Durante la fase di preparazione e nelle prime amichevoli estive il mister impiegava nel ruolo di esterno sinistro Andrea Fattizzo o Luca Fratarcangeli mentre io e Fabio Grosso ci giocavamo il posto da mezzala sinistra. Una settimana prima dell’inizio del campionato Morganti mi prese da parte e sondò la mia disponibilità a giocare da esterno sinistro. Nella mia carriera  avevo sempre ricoperto il ruolo di centrocampista centrale ed era quindi una novità assoluta ma accettai di buon grado la proposta. Con mio stesso stupore mi trovai completamente a mio agio sulla fascia e devo dire che il mister ebbe un’idea folgorante.

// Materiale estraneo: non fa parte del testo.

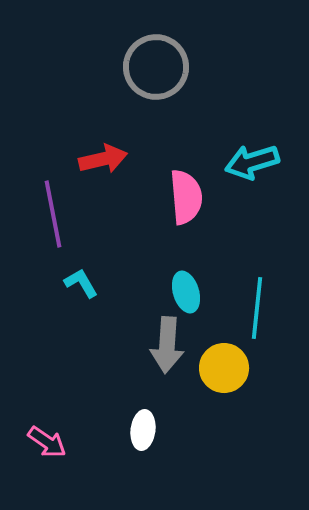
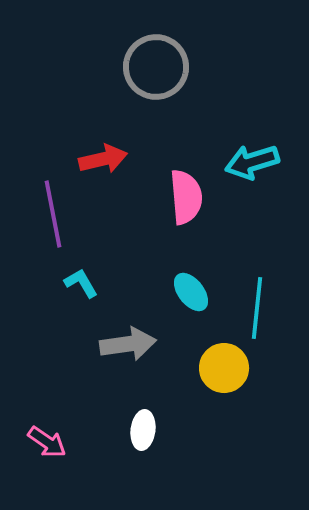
cyan ellipse: moved 5 px right; rotated 21 degrees counterclockwise
gray arrow: moved 39 px left, 1 px up; rotated 102 degrees counterclockwise
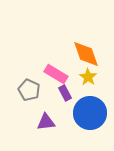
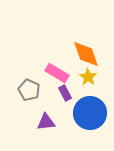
pink rectangle: moved 1 px right, 1 px up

Se potessi tornare ragazzo comincerei a giocare da esterno sin da subito e, al netto della sfortuna che mi ha tartassato con due infortuni al ginocchio e ben cinque alla caviglia, avrei probabilmente avuto un’altra carriera. Il mister scelse me in quel ruolo perché probabilmente gli garantivo maggiore rabbia agonistica e forza fisica rispetto a Grosso che era meno dinamico di me ma aveva un piede educatissimo.  E pensare che l’anno successivo, dopo il trasferimento al Perugia e grazie all’intuizione di Serse Cosmi, Fabio visse la mia stessa “trasformazione” da centrocampista/mezzala ad esterno sinistro. Sinceramente pensavo che non sarebbe stato in grado di ricoprire quel ruolo ed invece dimostrò il contrario diventando un ottimo esterno sinistro, e fu soprattutto grazie a lui che vincemmo il mondiale nel 2006.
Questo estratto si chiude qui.